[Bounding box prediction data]
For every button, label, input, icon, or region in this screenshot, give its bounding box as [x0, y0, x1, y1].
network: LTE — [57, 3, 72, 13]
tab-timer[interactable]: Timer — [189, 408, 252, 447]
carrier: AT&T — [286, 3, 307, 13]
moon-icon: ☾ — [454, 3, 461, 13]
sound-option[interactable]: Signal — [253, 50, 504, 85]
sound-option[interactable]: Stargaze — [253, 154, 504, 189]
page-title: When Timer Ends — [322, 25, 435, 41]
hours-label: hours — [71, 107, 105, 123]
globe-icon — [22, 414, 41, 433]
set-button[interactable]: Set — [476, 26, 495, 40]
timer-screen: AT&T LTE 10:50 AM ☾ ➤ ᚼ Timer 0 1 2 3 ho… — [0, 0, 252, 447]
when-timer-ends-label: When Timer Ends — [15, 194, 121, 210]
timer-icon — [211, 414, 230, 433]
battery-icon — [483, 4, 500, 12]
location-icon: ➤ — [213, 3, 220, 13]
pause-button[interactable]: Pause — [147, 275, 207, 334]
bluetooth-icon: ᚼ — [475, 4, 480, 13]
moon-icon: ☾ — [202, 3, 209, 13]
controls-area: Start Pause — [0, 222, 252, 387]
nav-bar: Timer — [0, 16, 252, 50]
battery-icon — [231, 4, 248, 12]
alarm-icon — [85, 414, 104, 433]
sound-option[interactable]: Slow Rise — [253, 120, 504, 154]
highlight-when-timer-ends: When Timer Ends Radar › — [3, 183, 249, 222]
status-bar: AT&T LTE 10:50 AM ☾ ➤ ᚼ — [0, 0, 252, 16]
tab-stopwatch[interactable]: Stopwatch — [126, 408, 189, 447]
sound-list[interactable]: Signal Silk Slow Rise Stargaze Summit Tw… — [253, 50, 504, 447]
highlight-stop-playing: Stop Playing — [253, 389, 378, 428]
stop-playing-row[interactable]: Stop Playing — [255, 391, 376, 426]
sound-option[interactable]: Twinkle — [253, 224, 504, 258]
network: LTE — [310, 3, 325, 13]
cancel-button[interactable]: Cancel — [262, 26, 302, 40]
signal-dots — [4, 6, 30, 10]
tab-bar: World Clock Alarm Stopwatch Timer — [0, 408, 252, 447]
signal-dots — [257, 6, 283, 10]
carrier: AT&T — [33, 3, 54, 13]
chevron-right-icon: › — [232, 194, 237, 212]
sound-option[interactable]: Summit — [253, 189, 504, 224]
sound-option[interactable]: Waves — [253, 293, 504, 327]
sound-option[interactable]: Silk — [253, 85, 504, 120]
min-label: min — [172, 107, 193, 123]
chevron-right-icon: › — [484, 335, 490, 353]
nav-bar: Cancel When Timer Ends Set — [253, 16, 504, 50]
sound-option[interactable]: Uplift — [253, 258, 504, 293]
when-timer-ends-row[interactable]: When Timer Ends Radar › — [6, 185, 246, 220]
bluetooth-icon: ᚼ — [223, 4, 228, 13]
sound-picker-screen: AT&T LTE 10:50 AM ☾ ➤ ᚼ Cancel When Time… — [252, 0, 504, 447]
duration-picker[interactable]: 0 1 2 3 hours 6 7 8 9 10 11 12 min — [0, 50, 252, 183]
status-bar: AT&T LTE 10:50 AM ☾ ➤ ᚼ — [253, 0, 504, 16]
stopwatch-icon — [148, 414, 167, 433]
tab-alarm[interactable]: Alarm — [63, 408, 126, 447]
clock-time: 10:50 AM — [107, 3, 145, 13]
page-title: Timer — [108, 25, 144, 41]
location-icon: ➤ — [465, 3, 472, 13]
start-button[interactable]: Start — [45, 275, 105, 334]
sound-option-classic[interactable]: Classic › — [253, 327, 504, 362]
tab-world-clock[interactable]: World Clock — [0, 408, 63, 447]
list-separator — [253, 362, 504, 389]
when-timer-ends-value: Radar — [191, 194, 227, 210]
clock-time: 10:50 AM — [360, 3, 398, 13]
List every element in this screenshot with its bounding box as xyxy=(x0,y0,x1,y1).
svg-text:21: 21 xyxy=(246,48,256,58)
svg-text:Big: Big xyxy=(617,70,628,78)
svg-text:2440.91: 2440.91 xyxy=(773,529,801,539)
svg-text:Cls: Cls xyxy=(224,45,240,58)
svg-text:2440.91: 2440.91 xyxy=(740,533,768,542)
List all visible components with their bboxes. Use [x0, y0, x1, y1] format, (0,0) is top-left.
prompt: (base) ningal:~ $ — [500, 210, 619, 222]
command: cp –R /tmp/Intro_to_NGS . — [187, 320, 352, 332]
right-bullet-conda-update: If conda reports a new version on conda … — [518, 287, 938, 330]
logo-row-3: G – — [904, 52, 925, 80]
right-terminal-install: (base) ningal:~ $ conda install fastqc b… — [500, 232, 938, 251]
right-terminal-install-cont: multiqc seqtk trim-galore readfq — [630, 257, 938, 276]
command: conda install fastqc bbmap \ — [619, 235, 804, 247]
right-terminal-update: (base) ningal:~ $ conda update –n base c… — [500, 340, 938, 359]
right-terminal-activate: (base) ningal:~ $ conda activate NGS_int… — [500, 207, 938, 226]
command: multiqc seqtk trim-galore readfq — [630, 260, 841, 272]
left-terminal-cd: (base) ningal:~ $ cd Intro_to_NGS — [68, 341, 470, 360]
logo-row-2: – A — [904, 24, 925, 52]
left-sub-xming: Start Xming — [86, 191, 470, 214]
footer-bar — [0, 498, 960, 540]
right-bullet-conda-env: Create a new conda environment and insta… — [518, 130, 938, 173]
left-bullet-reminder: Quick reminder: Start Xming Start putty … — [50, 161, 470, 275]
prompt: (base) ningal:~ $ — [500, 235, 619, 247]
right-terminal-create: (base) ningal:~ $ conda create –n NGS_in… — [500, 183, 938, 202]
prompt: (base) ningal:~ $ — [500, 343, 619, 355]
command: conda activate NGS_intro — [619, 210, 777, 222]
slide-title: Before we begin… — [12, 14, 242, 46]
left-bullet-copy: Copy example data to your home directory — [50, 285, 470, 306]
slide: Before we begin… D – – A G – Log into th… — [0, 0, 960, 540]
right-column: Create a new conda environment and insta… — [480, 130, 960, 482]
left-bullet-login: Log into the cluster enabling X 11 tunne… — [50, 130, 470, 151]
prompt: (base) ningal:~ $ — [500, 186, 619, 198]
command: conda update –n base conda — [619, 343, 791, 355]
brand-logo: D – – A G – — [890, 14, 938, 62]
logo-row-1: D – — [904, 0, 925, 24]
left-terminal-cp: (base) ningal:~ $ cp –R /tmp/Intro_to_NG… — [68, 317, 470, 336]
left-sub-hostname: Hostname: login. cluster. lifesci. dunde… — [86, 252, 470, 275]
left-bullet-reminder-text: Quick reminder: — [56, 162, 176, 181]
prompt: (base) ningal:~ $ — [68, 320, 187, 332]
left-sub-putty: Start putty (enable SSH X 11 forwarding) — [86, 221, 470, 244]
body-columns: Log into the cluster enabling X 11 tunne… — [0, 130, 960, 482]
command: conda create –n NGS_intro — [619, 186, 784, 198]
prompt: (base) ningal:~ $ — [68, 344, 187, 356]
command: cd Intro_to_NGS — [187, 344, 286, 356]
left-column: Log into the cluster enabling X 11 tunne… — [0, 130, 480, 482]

YOUR GOAL:
Report only the number of lines above that contain "every".

EXERCISE ANSWER:
2